**Task instructions**
What lines in the material hold the string "select"? Return every one of them.

**Data for review**
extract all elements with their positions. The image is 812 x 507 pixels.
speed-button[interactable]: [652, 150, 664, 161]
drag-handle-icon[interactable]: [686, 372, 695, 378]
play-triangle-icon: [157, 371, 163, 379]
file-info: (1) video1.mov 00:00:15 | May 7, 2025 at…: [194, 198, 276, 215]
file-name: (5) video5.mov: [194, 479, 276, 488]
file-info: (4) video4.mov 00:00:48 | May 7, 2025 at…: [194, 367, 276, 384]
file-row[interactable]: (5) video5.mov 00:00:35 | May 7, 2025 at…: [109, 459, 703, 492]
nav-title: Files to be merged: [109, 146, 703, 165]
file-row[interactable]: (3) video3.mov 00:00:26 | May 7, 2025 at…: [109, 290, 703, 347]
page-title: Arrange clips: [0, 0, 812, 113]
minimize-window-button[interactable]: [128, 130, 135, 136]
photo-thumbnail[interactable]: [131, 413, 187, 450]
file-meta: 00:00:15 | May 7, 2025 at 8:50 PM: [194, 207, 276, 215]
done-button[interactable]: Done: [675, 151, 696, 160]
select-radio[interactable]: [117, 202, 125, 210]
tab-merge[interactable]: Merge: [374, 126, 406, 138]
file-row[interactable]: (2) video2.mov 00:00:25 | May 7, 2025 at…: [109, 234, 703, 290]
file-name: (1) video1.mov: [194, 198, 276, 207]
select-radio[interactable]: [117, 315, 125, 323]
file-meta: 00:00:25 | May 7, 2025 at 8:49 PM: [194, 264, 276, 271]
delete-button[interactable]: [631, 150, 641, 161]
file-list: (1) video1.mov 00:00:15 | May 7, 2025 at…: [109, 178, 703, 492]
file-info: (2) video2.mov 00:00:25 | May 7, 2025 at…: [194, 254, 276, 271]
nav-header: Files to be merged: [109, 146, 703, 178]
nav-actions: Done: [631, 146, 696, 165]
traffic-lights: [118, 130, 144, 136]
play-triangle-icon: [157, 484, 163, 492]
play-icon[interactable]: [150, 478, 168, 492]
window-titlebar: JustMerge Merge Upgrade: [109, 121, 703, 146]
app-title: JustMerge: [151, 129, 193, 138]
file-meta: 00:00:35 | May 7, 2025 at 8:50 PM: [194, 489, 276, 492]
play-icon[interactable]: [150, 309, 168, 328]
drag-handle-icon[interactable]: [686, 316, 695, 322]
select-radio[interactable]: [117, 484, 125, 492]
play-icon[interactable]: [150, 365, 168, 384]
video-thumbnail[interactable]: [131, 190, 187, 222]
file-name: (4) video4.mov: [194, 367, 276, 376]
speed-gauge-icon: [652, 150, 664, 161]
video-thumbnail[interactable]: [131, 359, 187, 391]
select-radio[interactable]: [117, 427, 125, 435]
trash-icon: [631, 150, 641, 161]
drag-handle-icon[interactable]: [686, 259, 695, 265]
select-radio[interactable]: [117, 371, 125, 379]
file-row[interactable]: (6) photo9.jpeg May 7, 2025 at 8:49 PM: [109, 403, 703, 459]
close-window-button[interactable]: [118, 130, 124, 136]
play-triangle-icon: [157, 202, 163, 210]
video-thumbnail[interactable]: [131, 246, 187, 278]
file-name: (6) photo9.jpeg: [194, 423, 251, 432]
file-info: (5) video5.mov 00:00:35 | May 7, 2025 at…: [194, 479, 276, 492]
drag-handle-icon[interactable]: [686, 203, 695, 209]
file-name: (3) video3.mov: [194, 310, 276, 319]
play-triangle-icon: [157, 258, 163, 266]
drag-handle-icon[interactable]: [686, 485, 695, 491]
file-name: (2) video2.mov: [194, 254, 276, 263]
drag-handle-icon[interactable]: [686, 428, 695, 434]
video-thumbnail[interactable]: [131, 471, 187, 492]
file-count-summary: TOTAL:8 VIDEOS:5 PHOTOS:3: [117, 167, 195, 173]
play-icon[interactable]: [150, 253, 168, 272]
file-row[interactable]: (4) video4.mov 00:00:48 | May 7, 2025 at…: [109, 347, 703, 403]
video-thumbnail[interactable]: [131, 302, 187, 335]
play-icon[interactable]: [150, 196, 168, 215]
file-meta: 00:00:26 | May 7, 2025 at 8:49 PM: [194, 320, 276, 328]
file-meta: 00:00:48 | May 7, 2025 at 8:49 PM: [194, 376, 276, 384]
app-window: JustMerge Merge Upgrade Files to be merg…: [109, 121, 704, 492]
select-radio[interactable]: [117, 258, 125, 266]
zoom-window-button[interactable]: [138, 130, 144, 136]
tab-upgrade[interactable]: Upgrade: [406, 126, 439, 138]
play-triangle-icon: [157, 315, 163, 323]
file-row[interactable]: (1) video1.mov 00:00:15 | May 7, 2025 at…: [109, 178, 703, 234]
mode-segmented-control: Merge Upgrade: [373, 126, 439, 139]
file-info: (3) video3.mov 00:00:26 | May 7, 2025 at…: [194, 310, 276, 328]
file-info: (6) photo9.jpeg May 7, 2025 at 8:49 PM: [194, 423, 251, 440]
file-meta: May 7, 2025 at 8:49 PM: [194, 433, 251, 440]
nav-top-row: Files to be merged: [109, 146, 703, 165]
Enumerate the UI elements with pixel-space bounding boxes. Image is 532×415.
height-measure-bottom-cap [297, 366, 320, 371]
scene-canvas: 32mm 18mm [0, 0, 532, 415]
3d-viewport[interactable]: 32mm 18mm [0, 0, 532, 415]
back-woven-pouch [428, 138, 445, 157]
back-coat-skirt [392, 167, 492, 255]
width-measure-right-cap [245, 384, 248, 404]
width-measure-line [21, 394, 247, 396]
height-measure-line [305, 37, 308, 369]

* * *

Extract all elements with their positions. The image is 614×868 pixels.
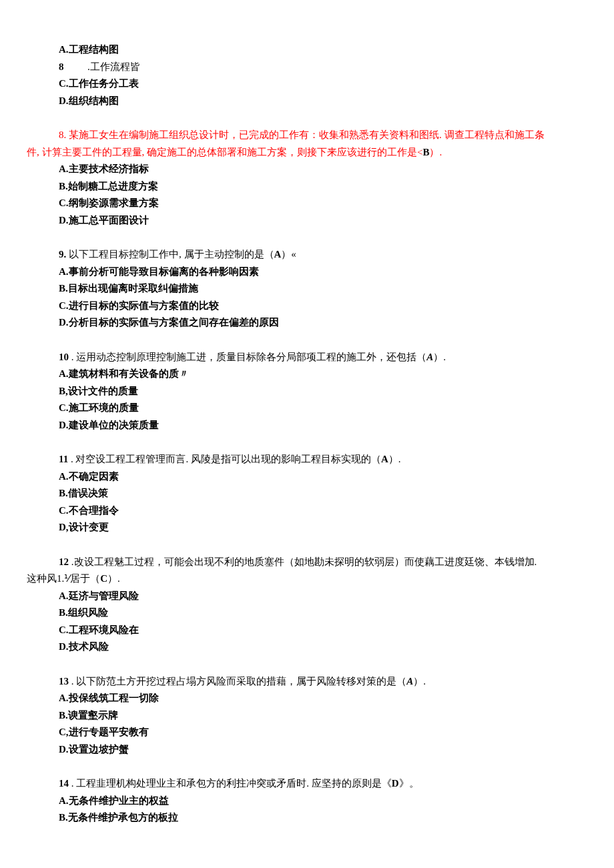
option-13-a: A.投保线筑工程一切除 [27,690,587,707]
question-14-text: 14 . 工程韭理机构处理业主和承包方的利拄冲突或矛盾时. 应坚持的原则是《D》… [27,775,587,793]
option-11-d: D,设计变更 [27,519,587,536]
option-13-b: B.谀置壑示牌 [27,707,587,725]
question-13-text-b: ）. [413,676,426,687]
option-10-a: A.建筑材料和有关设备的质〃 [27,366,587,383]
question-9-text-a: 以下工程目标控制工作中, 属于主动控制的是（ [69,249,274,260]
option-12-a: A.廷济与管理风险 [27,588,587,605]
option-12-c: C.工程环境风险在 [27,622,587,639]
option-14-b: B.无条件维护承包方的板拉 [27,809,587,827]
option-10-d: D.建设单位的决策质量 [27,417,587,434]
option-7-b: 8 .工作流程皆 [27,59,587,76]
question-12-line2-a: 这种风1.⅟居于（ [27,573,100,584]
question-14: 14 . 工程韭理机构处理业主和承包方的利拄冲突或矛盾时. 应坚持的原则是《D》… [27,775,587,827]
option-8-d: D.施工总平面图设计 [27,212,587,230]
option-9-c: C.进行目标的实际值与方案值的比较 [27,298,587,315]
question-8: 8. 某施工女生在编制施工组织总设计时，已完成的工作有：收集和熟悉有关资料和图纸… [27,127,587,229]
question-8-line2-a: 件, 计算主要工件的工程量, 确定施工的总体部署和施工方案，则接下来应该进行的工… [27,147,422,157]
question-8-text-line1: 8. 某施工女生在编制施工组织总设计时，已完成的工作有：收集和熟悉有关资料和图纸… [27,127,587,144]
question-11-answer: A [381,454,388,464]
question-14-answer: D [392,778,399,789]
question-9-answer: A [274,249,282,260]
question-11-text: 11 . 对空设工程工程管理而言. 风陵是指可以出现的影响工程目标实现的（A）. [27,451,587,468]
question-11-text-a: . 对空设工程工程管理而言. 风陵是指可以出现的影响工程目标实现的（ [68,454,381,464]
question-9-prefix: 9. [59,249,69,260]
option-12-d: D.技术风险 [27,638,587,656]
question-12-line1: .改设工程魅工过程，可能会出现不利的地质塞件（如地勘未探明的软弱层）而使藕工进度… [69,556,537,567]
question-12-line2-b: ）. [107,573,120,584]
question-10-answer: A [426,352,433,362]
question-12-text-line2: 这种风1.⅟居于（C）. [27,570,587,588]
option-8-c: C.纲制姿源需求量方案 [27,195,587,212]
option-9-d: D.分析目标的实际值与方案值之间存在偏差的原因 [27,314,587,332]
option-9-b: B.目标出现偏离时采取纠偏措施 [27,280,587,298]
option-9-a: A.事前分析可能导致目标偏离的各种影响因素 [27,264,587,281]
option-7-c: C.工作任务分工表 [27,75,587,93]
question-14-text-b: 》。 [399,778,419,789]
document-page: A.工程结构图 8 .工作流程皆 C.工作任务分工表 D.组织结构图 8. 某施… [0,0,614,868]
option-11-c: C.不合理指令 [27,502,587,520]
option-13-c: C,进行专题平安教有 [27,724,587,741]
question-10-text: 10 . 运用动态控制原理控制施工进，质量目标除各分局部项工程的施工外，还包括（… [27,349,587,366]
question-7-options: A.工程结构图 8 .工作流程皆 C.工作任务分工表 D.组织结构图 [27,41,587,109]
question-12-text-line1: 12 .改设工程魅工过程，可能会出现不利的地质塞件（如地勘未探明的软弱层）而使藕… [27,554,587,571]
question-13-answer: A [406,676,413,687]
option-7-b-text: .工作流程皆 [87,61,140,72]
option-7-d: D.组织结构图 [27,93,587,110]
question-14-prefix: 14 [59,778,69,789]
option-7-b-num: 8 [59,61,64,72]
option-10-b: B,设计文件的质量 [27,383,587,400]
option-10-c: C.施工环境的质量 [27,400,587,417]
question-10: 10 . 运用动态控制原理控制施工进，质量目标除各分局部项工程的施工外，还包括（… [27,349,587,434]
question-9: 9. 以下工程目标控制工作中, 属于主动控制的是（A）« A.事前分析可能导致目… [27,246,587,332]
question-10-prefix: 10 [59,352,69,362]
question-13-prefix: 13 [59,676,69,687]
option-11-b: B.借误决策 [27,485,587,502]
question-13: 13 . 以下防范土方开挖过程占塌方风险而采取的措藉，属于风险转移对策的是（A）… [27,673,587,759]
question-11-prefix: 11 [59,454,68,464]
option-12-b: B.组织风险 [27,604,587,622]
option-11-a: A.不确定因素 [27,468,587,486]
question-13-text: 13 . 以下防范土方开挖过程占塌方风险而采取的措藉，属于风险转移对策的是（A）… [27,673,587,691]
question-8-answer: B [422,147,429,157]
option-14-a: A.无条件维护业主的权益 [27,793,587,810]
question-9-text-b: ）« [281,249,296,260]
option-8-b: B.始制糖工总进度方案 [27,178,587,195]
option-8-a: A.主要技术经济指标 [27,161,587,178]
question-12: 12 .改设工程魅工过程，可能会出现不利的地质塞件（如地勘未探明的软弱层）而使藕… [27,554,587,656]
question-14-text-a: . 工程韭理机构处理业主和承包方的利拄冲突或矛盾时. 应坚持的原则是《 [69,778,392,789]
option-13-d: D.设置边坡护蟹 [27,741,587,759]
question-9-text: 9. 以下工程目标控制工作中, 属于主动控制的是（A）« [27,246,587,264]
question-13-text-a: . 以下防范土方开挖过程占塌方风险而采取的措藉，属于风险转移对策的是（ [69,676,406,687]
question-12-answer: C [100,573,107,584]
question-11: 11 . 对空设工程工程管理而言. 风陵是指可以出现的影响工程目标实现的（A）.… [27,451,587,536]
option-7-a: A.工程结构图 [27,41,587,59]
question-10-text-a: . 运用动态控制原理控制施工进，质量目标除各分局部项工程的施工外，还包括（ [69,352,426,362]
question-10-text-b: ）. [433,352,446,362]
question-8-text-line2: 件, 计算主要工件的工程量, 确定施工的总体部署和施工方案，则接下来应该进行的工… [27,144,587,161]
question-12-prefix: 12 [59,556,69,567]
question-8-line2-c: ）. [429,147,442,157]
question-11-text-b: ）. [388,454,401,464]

**Exercise solution**
select-radio[interactable]: [117, 202, 125, 210]
select-radio[interactable]: [117, 315, 125, 323]
select-radio[interactable]: [117, 484, 125, 492]
select-radio[interactable]: [117, 427, 125, 435]
select-radio[interactable]: [117, 371, 125, 379]
select-radio[interactable]: [117, 258, 125, 266]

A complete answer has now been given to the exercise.